It’s Female Founder Friday, and I’m delighted to share the startup story of Hua Wang, the founder of SmartBridge Health. Her company is making world-class cancer care accessible. SmartBridge Health challenges the notion that high-quality, accessible cancer care is either unachievable or prohibitively expensive. They are proving that optimal cancer care can be affordable and accessible. SmartBridge Health offers a seamless experience that not only saves time and money, but also leads to better health outcomes and happier lives for our clients.
I met Hua at a Wonder Woman Dinner in DC and was impressed with her quiet presence. In “entrepreneur world” there are so many loud people vying for attention, and Hua doesn’t need to raise her voice. When Hua speaks you can sense that what she’s saying matters, and you need to listen. I couldn’t wait to share her story and the company she is building to make the world a better place.
So… if you’re building a company based on a powerful experience in your life, or are curious how Hua is making optimal cancer care affordable, don’t miss Hua’s story and advice for other women entrepreneurs below!
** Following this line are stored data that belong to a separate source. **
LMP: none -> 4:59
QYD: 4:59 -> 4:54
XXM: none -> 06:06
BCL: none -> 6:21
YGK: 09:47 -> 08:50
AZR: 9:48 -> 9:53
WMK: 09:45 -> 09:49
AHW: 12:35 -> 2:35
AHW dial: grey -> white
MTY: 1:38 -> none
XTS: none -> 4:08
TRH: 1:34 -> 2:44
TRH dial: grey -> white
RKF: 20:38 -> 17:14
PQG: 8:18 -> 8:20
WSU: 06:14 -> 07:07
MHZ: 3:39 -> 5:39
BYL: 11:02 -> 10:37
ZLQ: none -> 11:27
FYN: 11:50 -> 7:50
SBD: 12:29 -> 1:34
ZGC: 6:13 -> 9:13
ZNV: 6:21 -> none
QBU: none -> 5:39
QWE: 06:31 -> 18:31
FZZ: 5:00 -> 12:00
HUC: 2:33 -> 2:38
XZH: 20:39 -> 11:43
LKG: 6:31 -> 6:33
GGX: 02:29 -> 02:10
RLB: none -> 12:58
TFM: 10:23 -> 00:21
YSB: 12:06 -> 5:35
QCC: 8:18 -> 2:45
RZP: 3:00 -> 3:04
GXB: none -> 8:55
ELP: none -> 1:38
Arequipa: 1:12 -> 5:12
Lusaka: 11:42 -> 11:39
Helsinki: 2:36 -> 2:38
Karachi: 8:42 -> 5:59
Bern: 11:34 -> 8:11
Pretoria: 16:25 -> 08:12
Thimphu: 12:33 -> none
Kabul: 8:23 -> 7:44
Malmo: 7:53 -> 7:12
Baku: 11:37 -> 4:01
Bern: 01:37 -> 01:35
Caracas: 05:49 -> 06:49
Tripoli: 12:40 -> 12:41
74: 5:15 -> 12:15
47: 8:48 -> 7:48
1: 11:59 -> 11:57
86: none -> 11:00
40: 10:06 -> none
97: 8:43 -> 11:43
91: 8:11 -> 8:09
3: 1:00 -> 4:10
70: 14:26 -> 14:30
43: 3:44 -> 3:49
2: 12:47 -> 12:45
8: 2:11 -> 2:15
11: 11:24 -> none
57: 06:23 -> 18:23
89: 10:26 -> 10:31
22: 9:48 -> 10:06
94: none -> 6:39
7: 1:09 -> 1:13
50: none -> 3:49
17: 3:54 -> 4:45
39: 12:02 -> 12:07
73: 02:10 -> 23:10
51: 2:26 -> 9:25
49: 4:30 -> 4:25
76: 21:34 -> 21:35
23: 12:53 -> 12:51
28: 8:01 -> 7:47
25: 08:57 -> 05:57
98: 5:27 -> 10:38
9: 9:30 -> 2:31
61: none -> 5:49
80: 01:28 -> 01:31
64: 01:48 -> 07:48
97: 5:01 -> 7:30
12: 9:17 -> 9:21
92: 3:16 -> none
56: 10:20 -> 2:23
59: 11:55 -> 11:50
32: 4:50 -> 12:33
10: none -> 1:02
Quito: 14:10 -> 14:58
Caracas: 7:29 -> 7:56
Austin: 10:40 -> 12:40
What inspired you to create your company?
My father passed away in 2005 after being in a persistent vegetative state. I was that family member who was up at 3 am in the morning googling about his condition, as well as seeing if I could make suitable arrangements for his long-term care. But everything was just so expensive. If I remember correctly, I think he had signed up to Medicaid because he wanted to be able to have help with his care, whilst still being able to have money left over to pass down to us when he passed away. Though I didn’t want to even think about this, I also researched how to hide money from medicaid, in legal ways of course, so we could make sure he had his wish. I’m not sure if you have been through this process before, but I ended up being emotionally and physically drained from it all, but I would do anything for my father.
I was so stressed and overwhelmed, unsure of where to find the right information and whether we have the right team of doctors. The experience has always stayed with me which I see as a positive. It’s meant I’m more careful with my health, have looked into things like group critical illness insurance for my family and always put my family first. But it’s also meant that I want to help as many people going through a similar journey as possible.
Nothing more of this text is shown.